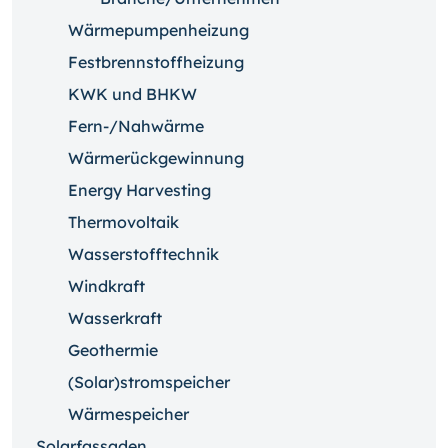
Wärmepumpenheizung
Festbrennstoffheizung
KWK und BHKW
Fern-/Nahwärme
Wärmerückgewinnung
Energy Harvesting
Thermovoltaik
Wasserstofftechnik
Windkraft
Wasserkraft
Geothermie
(Solar)stromspeicher
Wärmespeicher
Solarfassaden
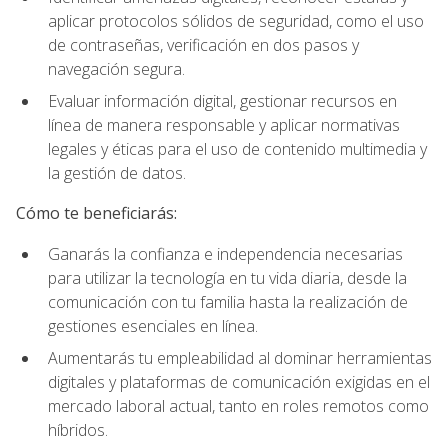
aplicar protocolos sólidos de seguridad, como el uso
de contraseñas, verificación en dos pasos y
navegación segura.
Evaluar información digital, gestionar recursos en
línea de manera responsable y aplicar normativas
legales y éticas para el uso de contenido multimedia y
la gestión de datos.
Cómo te beneficiarás:
Ganarás la confianza e independencia necesarias
para utilizar la tecnología en tu vida diaria, desde la
comunicación con tu familia hasta la realización de
gestiones esenciales en línea.
Aumentarás tu empleabilidad al dominar herramientas
digitales y plataformas de comunicación exigidas en el
mercado laboral actual, tanto en roles remotos como
híbridos.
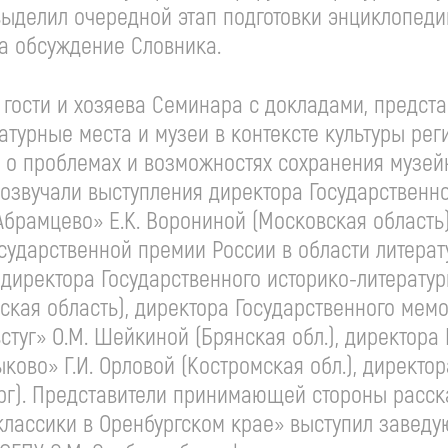
 выделил очередной этап подготовки энциклопеди
а обсуждение Словника.
 гости и хозяева Семинара с докладами, предс
атурные места и музеи в контексте культуры рег
 о проблемах и возможностях сохранения музей
розвучали выступления директора Государственн
Абрамцево» Е.К. Ворониной (Московская область)
сударственной премии России в области литерату
, директора Государственного историко-литерату
ская область), директора Государственного мем
стуг» О.М. Шейкиной (Брянская обл.), директора
ково» Г.И. Орловой (Костромская обл.), директо
бург). Представители принимающей стороны расс
классики в Оренбургском крае» выступил завед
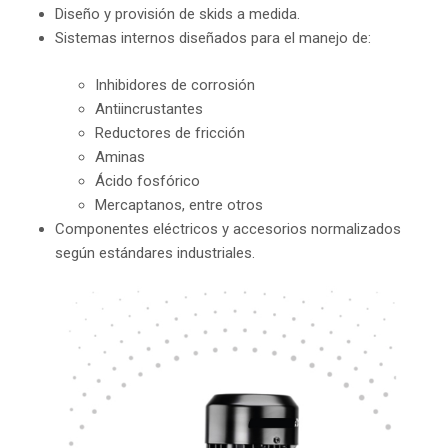
Diseño y provisión de skids a medida.
Sistemas internos diseñados para el manejo de:
Inhibidores de corrosión
Antiincrustantes
Reductores de fricción
Aminas
Ácido fosfórico
Mercaptanos, entre otros
Componentes eléctricos y accesorios normalizados
según estándares industriales.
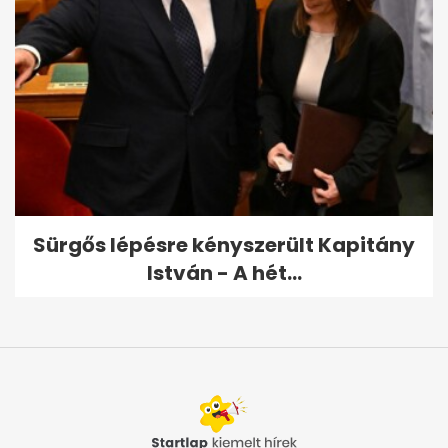
Sürgős lépésre kényszerült Kapitány
István - A hét...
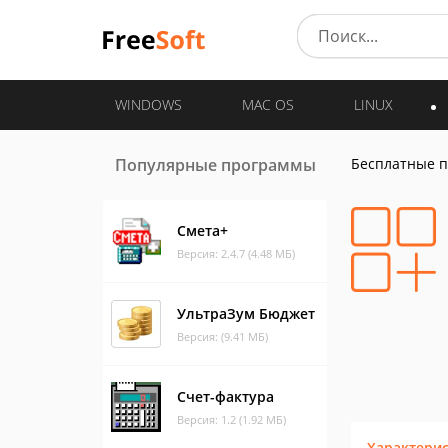
WINDOWS
MAC OS
LINUX
Популярные программы
Бесплатные 
Смета+
Версия: 2.4.7 (4.48 МБ)
УльтраЗум Бюджет
Версия: (9.41 МБ)
Счет-фактура
Версия: 1.2 (1.92 МБ)
Характери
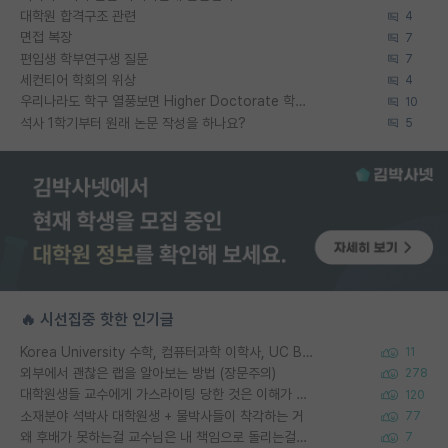
대학원 합격구조 관련
4
면접 복장
7
편입생 학부연구생 질문
7
세컨티어 학회의 위상
4
우리나라도 학구 열풍보면 Higher Doctorate 학위가 필요하다고 봅니다.
10
석사 1학기부터 원래 논문 작성을 하나요?
5
🔥 시선집중 핫한 인기글
Korea University 수학, 컴퓨터과학 이학사, UC Berkeley 산업공학 대학원 공학박사가 되는 것은 쉽지 않겠죠?
11
외부에서 괜찮은 랩을 알아보는 방법 (장문주의)
278
대학원생들 교수에게 가스라이팅 당한 것은 이해가 갑니다. 안타깝네요.
120
소재분야 석박사 대학원생 + 물박사들이 착각하는 거
77
왜 후배가 못하는걸 교수님은 내 책임으로 돌리는걸까요?
7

═══

**What is required:** Keep the pictures out of the copy and write out the data exactly as it stands.

**Response to the exercise:**
Wärmepumpenheizung
Festbrennstoffheizung
KWK und BHKW
Fern-/Nahwärme
Wärmerückgewinnung
Energy Harvesting
Thermovoltaik
Wasserstofftechnik
Windkraft
Wasserkraft
Geothermie
(Solar)stromspeicher
Wärmespeicher
Solarfassaden
aplicar protocolos sólidos de seguridad, como el uso
de contraseñas, verificación en dos pasos y
navegación segura.
Evaluar información digital, gestionar recursos en
línea de manera responsable y aplicar normativas
legales y éticas para el uso de contenido multimedia y
la gestión de datos.
Cómo te beneficiarás:
Ganarás la confianza e independencia necesarias
para utilizar la tecnología en tu vida diaria, desde la
comunicación con tu familia hasta la realización de
gestiones esenciales en línea.
Aumentarás tu empleabilidad al dominar herramientas
digitales y plataformas de comunicación exigidas en el
mercado laboral actual, tanto en roles remotos como
híbridos.
 выделил очередной этап подготовки энциклопеди
а обсуждение Словника.
 гости и хозяева Семинара с докладами, предс
атурные места и музеи в контексте культуры рег
 о проблемах и возможностях сохранения музей
розвучали выступления директора Государственн
Абрамцево» Е.К. Ворониной (Московская область)
сударственной премии России в области литерату
, директора Государственного историко-литерату
ская область), директора Государственного мем
стуг» О.М. Шейкиной (Брянская обл.), директора
ково» Г.И. Орловой (Костромская обл.), директо
бург). Представители принимающей стороны расс
классики в Оренбургском крае» выступил завед
Diseño y provisión de skids a medida.
Sistemas internos diseñados para el manejo de:
Inhibidores de corrosión
Antiincrustantes
Reductores de fricción
Aminas
Ácido fosfórico
Mercaptanos, entre otros
Componentes eléctricos y accesorios normalizados
según estándares industriales.
Sürgős lépésre kényszerült Kapitány
István - A hét...
WINDOWS
MAC OS
LINUX
Популярные программы
Бесплатные 
Смета+
Версия: 2.4.7 (4.48 МБ)
УльтраЗум Бюджет
Версия: (9.41 МБ)
Счет-фактура
Версия: 1.2 (1.92 МБ)
Характери
대학원 합격구조 관련
4
면접 복장
7
편입생 학부연구생 질문
7
세컨티어 학회의 위상
4
우리나라도 학구 열풍보면 Higher Doctorate 학위가 필요하다고 봅니다.
10
석사 1학기부터 원래 논문 작성을 하나요?
5
🔥 시선집중 핫한 인기글
Korea University 수학, 컴퓨터과학 이학사, UC Berkeley 산업공학 대학원 공학박사가 되는 것은 쉽지 않겠죠?
11
외부에서 괜찮은 랩을 알아보는 방법 (장문주의)
278
대학원생들 교수에게 가스라이팅 당한 것은 이해가 갑니다. 안타깝네요.
120
소재분야 석박사 대학원생 + 물박사들이 착각하는 거
77
왜 후배가 못하는걸 교수님은 내 책임으로 돌리는걸까요?
7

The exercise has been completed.